* WORK TO BE COMPLETED: Give back each entry word for word, but drop the images.

....................

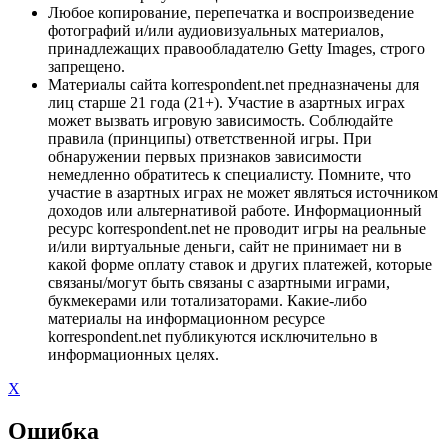
Любое копирование, перепечатка и воспроизведение
фотографий и/или аудиовизуальных материалов,
принадлежащих правообладателю Getty Images, строго
запрещено.
Материалы сайта korrespondent.net предназначены для
лиц старше 21 года (21+). Участие в азартных играх
может вызвать игровую зависимость. Соблюдайте
правила (принципы) ответственной игры. При
обнаружении первых признаков зависимости
немедленно обратитесь к специалисту. Помните, что
участие в азартных играх не может являться источником
доходов или альтернативой работе. Информационный
ресурс korrespondent.net не проводит игры на реальные
и/или виртуальные деньги, сайт не принимает ни в
какой форме оплату ставок и других платежей, которые
связаны/могут быть связаны с азартными играми,
букмекерами или тотализаторами. Какие-либо
материалы на информационном ресурсе
korrespondent.net публикуются исключительно в
информационных целях.
X
Ошибка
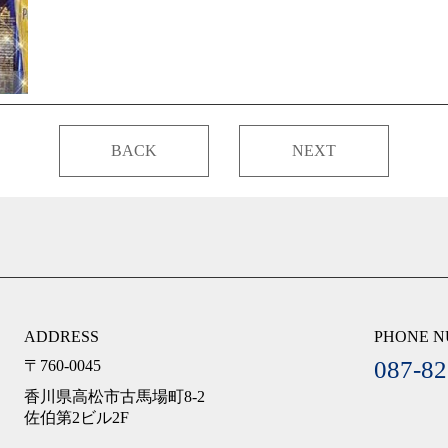
BACK
NEXT
ADDRESS
PHONE 
087-82
〒760-0045
香川県高松市古馬場町8-2
佐伯第2ビル2F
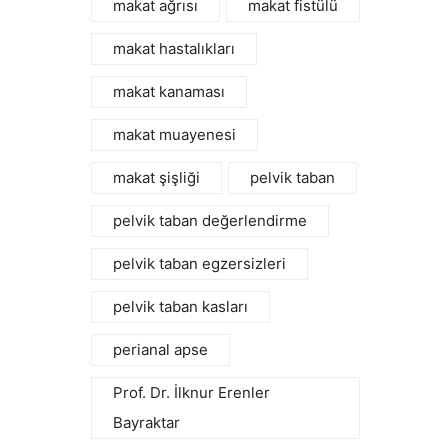
makat ağrısı
makat fistülü
makat hastalıkları
makat kanaması
makat muayenesi
makat şişliği
pelvik taban
pelvik taban değerlendirme
pelvik taban egzersizleri
pelvik taban kasları
perianal apse
Prof. Dr. İlknur Erenler
Bayraktar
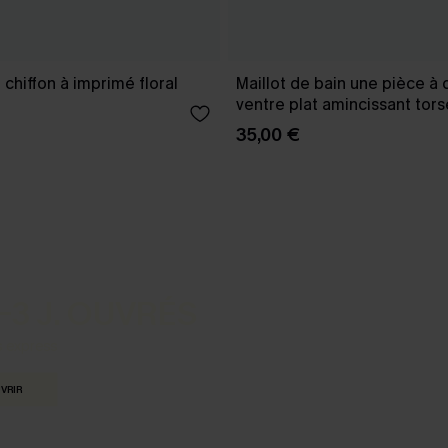
chiffon à imprimé floral
Maillot de bain une pièce à 
ventre plat amincissant tors
35,00 €
-3 J. OUVRÉS
s express
VRIR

....................

* EXPECTED ANSWER:
Любое копирование, перепечатка и воспроизведение
фотографий и/или аудиовизуальных материалов,
принадлежащих правообладателю Getty Images, строго
запрещено.
Материалы сайта korrespondent.net предназначены для
лиц старше 21 года (21+). Участие в азартных играх
может вызвать игровую зависимость. Соблюдайте
правила (принципы) ответственной игры. При
обнаружении первых признаков зависимости
немедленно обратитесь к специалисту. Помните, что
участие в азартных играх не может являться источником
доходов или альтернативой работе. Информационный
ресурс korrespondent.net не проводит игры на реальные
и/или виртуальные деньги, сайт не принимает ни в
какой форме оплату ставок и других платежей, которые
связаны/могут быть связаны с азартными играми,
букмекерами или тотализаторами. Какие-либо
материалы на информационном ресурсе
korrespondent.net публикуются исключительно в
информационных целях.
X
Ошибка
BACK
NEXT
ADDRESS
PHONE 
087-82
〒760-0045
香川県高松市古馬場町8-2
佐伯第2ビル2F
makat ağrısı
makat fistülü
makat hastalıkları
makat kanaması
makat muayenesi
makat şişliği
pelvik taban
pelvik taban değerlendirme
pelvik taban egzersizleri
pelvik taban kasları
perianal apse
Prof. Dr. İlknur Erenler
Bayraktar
chiffon à imprimé floral
Maillot de bain une pièce à 
ventre plat amincissant tors
35,00 €
-3 J. OUVRÉS
s express
VRIR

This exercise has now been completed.